** Source data follows **

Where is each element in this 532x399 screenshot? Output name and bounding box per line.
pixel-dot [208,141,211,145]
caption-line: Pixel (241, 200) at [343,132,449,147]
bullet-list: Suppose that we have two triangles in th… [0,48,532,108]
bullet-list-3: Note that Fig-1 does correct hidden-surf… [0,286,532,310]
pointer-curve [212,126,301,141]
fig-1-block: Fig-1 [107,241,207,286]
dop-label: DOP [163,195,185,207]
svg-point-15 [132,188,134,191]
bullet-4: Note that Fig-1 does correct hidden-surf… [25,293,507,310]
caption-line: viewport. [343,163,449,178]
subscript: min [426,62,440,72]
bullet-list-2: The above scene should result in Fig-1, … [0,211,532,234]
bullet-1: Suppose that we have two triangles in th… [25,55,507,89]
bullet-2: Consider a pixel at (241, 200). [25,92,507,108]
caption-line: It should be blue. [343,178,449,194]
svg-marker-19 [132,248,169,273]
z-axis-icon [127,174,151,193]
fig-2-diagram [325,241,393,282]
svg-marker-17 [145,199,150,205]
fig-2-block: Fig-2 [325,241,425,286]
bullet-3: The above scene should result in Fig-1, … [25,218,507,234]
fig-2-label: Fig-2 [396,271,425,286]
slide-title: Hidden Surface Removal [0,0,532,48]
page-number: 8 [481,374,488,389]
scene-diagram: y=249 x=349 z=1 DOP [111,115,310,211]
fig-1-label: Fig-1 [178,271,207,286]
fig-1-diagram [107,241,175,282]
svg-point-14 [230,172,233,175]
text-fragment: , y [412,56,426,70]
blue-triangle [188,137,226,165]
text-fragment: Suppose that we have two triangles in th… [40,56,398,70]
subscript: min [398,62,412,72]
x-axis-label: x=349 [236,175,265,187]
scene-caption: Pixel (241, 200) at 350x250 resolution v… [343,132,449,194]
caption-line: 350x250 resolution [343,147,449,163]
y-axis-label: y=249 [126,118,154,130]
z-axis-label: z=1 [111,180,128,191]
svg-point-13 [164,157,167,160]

** End of Source data **

#### Goal of the exercise:
Take each line in the listing that has the word "bullet" and copy it.

#### Output for this task:
bullet-list: Suppose that we have two triangles in th… [0,48,532,108]
bullet-list-3: Note that Fig-1 does correct hidden-surf… [0,286,532,310]
bullet-4: Note that Fig-1 does correct hidden-surf… [25,293,507,310]
bullet-list-2: The above scene should result in Fig-1, … [0,211,532,234]
bullet-1: Suppose that we have two triangles in th… [25,55,507,89]
bullet-2: Consider a pixel at (241, 200). [25,92,507,108]
bullet-3: The above scene should result in Fig-1, … [25,218,507,234]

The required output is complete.